> _Exercise details_:
Once the line with "Even later volgt" is found in the entries below, print it and each following line exactly, stopping after the line with "is dan het menu zelf."; print nothing else.

Collected data
____________

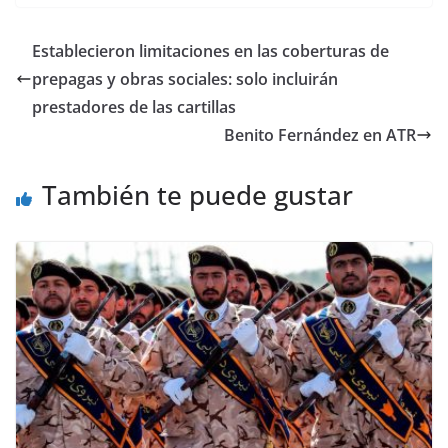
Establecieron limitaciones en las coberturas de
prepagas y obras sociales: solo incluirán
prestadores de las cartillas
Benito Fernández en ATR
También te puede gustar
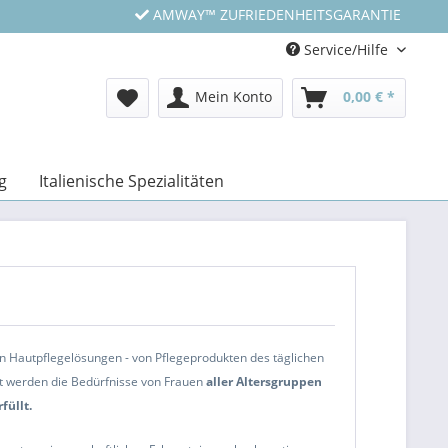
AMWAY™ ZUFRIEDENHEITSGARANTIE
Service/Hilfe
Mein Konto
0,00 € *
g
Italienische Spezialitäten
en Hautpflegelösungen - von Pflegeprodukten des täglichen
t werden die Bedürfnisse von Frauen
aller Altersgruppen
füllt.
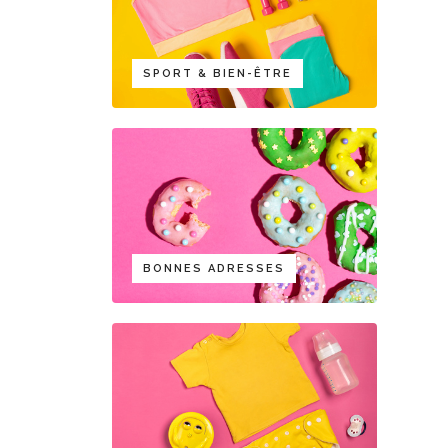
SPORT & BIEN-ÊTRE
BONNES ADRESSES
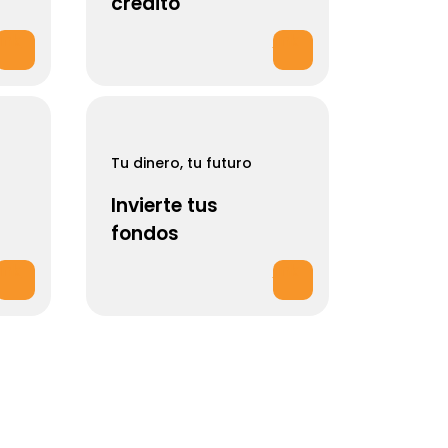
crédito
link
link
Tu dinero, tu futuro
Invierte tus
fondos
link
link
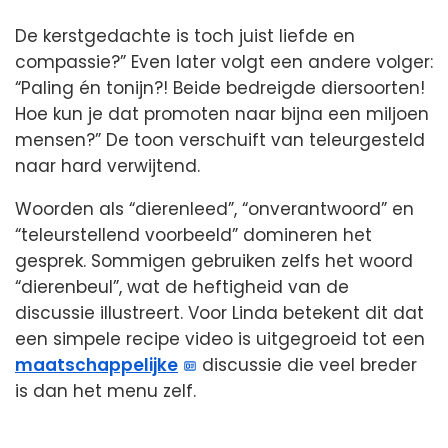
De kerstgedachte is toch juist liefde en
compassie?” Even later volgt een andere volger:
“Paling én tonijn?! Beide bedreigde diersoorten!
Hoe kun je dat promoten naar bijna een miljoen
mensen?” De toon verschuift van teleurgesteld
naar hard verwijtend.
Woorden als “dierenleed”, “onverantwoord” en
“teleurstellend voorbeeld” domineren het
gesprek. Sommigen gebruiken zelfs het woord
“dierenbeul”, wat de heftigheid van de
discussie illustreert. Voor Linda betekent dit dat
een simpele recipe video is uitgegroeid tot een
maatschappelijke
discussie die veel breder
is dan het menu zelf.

____________

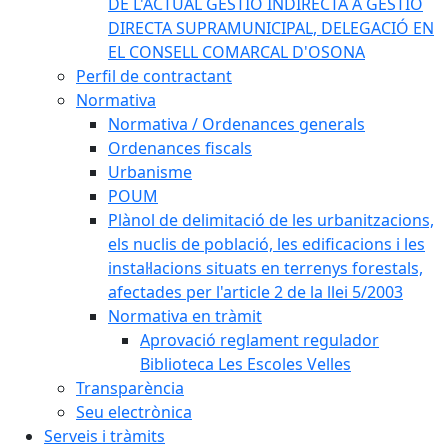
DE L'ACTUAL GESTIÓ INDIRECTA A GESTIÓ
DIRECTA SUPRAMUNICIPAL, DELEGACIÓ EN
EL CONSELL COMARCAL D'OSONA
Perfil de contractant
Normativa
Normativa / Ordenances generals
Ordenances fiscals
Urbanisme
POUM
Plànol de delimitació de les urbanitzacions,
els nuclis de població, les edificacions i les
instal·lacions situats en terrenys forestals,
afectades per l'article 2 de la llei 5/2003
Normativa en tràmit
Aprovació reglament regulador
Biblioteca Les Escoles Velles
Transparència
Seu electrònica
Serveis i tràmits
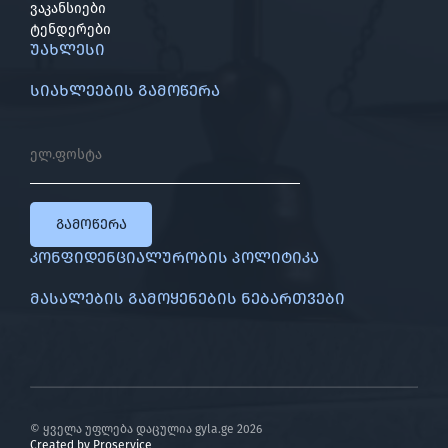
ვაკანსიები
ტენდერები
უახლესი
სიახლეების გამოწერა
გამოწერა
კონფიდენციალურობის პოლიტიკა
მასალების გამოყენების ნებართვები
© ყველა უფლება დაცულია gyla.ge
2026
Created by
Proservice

____________

> _Final answer_:
compassie?” Even later volgt een andere volger:
“Paling én tonijn?! Beide bedreigde diersoorten!
Hoe kun je dat promoten naar bijna een miljoen
mensen?” De toon verschuift van teleurgesteld
naar hard verwijtend.
Woorden als “dierenleed”, “onverantwoord” en
“teleurstellend voorbeeld” domineren het
gesprek. Sommigen gebruiken zelfs het woord
“dierenbeul”, wat de heftigheid van de
discussie illustreert. Voor Linda betekent dit dat
een simpele recipe video is uitgegroeid tot een
maatschappelijke
discussie die veel breder
is dan het menu zelf.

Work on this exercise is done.